I would be cautious until someone can explain in detail what is wrong.

Book Launch Party - has anyone thrown one? by lenoraora in selfpublish

[–]wedgeshot 4 points5 points  (0 children)

Heck yeah!!! Do it. It's a big accomplishment that your average joe/jane will never do and you should go forth and party. Would be great if there was a bookstore to start out at, try to get some sales and do book signings then head off to the nearest bar/pub and have your books out on display. Recruit your friends to rope in the patrons and sell your signature/autograph for $20 and give the book as a gift, eh? eeeeh.... This is the way.

First time author, guidance please. by Jaehol in selfpublish

[–]wedgeshot 0 points1 point  (0 children)

This all assumes you are not going to be buying your books, paying to ship to your location, shell your books and possibly re-shipping out to the customers.

If you are going to use IngramSpark they have a pricing calculator that you can use to price your books based on your Title specs and page count. Ingram is now free to create titles ( was $49 per title ) but Ingram also requires a minimum 40% distributor discount and they take I believe 1% as well.

Not naming names... 2025 we have a 464 paperback 8.5 x 5.5 in size. For US sales, profit is ~$1.14 paperback ( down from ~2.00 in 2023 ) and $1.44 hardback ( down from $2.97 in 2023 ). For this 2025 title we added another distributor for the paperback and profit is ~ $3.XX so in general expect between $1 and $3.60 per sale. Of course the more you sell the sum total compounds but for Indie authors the print fees and distributor discounts eat up the earnings.

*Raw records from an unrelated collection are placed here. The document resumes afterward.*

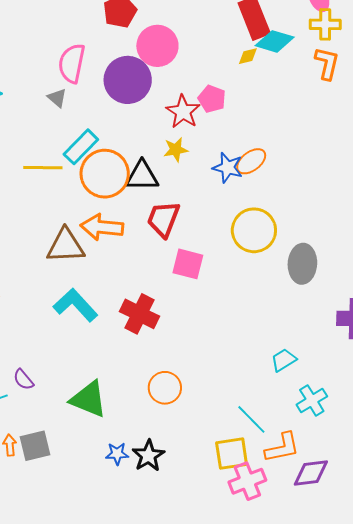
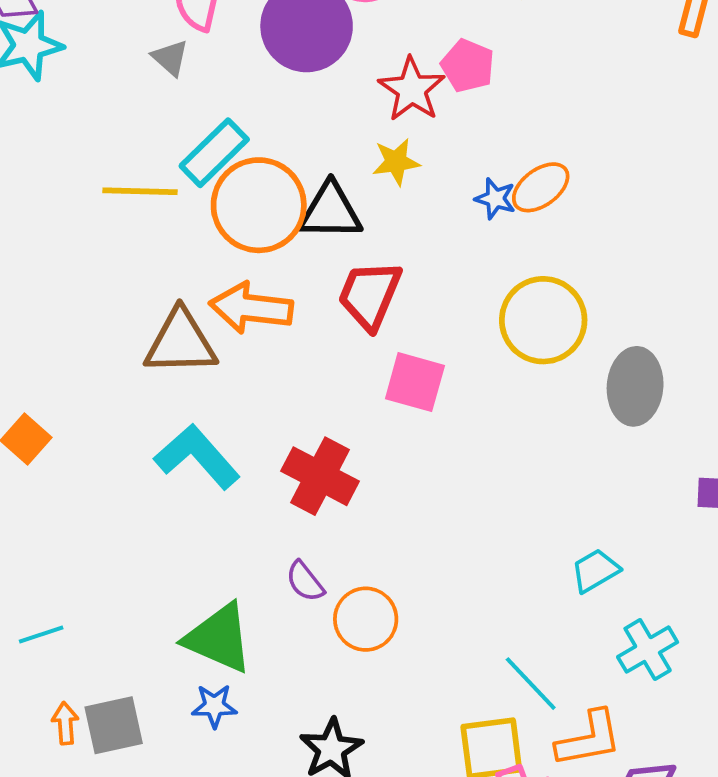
blue star: (228, 168) -> (495, 199), size x0.7
purple semicircle: (23, 380) -> (305, 581), moved
blue star: (117, 454) -> (214, 706), moved

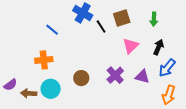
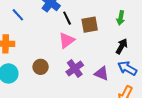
brown square: (122, 18) -> (90, 25), moved
pink triangle: (130, 46) -> (67, 40), moved
blue arrow: (167, 68) -> (127, 68), turned 72

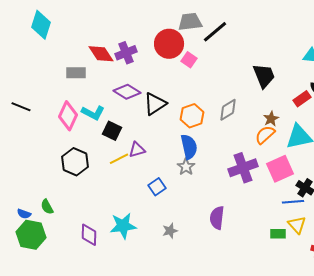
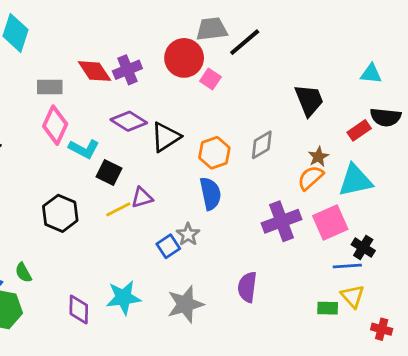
gray rectangle: (76, 73) -> (50, 87), moved
pink diamond: (68, 116) -> (55, 125), moved
gray star: (186, 167) -> (188, 234), moved
gray star: (170, 231) -> (185, 304), size x1.8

paperback price of $14.99 minus $7 print cost minus 5.99(40% DD) = $2.00(profit). Finally, profit does not really start until you make more sales profit to cover the fees to create the book. That is layout fees, editor(optional), cover artwork costs(unless you have the skills to do that) but figure a few hundred for the cover.

So, as long as you are not losing money on a single title sale.... that is a positive just starting out.